High Enrollers

When the economy is down, people go back to college. That rule of thumb is as true now as it has been in past downturns, and for-profit institutions especially have been reaping the benefits, according to new data from the U.S. Education Department.

In fall 2009, during one of the most devastating years of the current financial crisis, 7.1 percent more students enrolled in college than had the previous fall, according to data released Wednesday by the National Center for Education Statistics (NCES). And while all types of institutions — public, private nonprofit, and private for-profit — saw a bump, for-profit institutions easily outpaced the other sectors, growing their rolls by nearly 25 percent and their revenues by 21 percent, the federal study found.

Even as they prepared to gird themselves against stingy allocations from cash-poor state legislators, the nation’s public institutions grew by 6 percent — a modest rate compared to the for-profits, but substantial as far as raw numbers. Public institutions added 844,273 students to the commercial colleges’ 441,463; both owe their growth at least in part to the continuing boom in online education, a medium that both have embraced.

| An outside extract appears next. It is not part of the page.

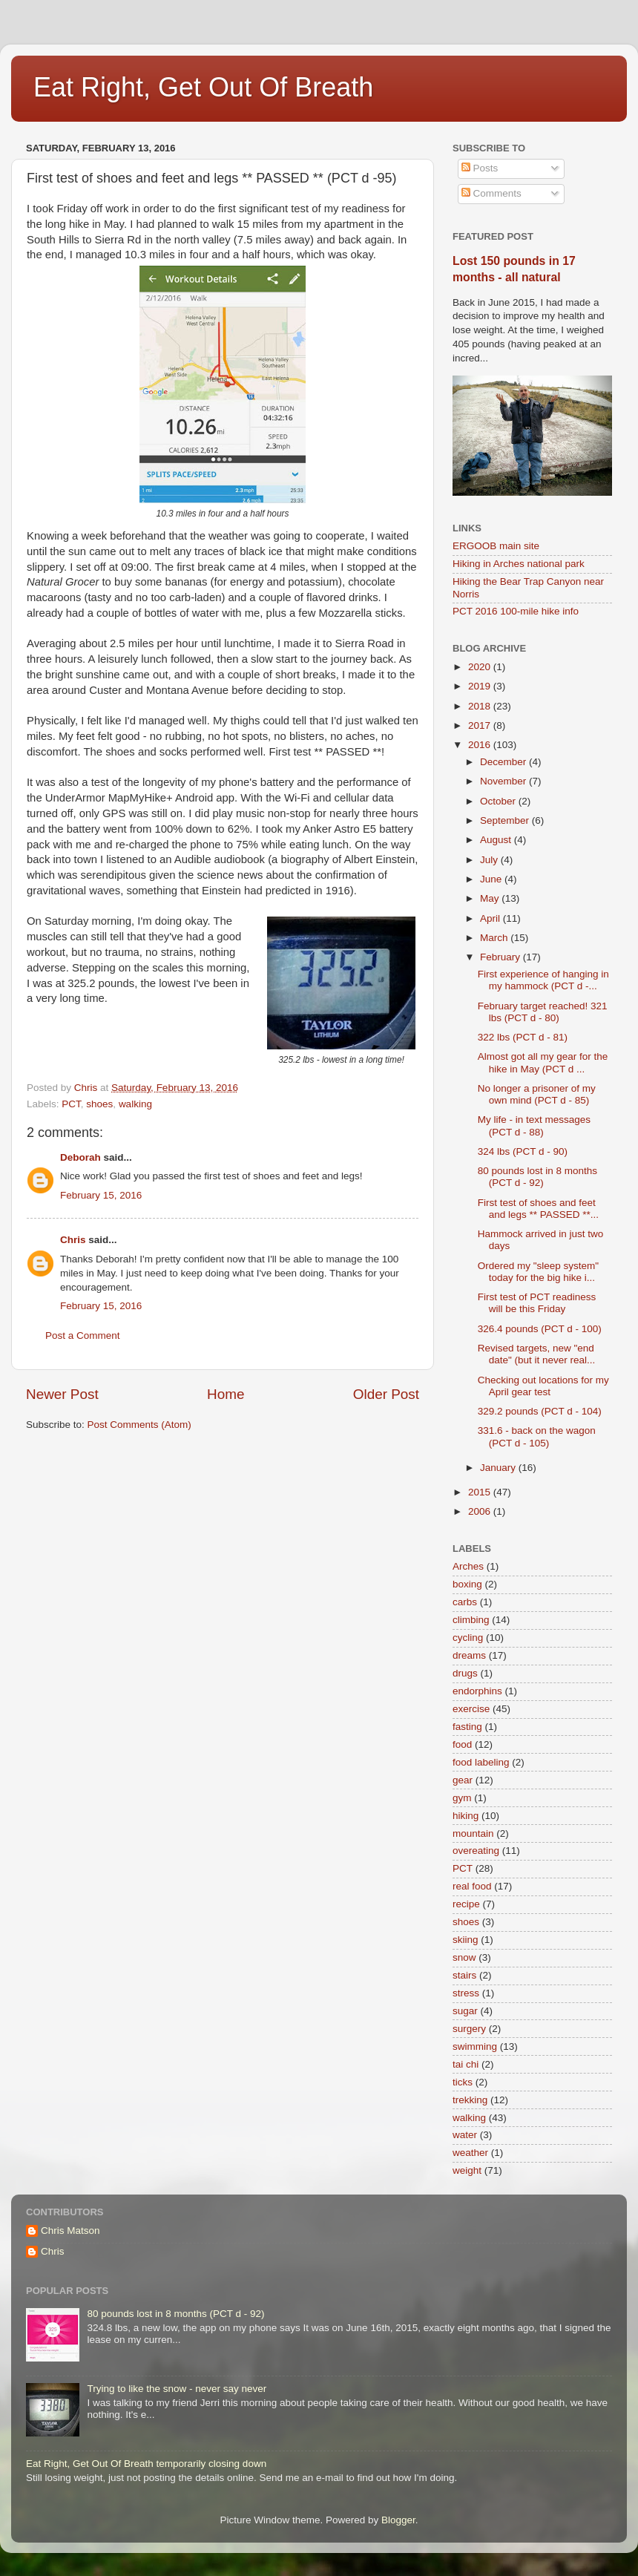 This screenshot has height=2576, width=638. What do you see at coordinates (475, 2046) in the screenshot?
I see `swimming` at bounding box center [475, 2046].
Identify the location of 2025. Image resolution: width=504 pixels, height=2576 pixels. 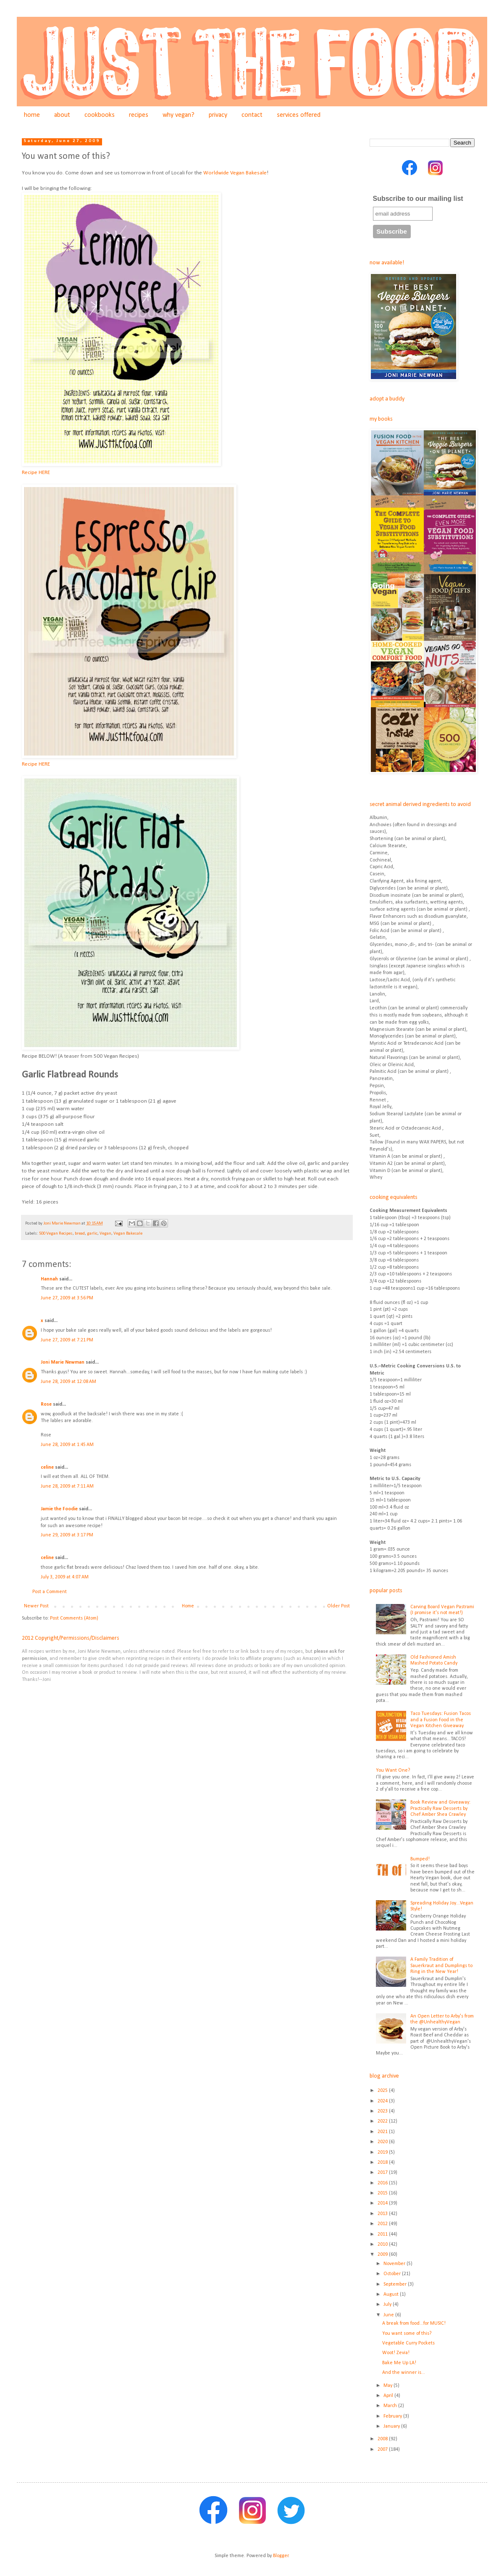 (383, 2090).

It was a less auspicious fall for private nonprofit institutions, which grew by 2.8 percent (106,695 students) and saw their stock portfolios spontaneously combust. After seeing their investments return $6.5 billion in fiscal year 2008, private nonprofit colleges stood by helplessly as their portfolios lost $64 billion in fiscal year 2009. (Public institutions lost $8 billion on their investments that year. For-profits actually saw a $35 million return, although they raked in most of their total $14.8 billion in revenue from tuition and fees.)

The for-profits, which have been steadily gobbling up student market share for years, officially cracked double digits for the first time, accounting for 10.6 percent of all postsecondary students in the country in fall 2009.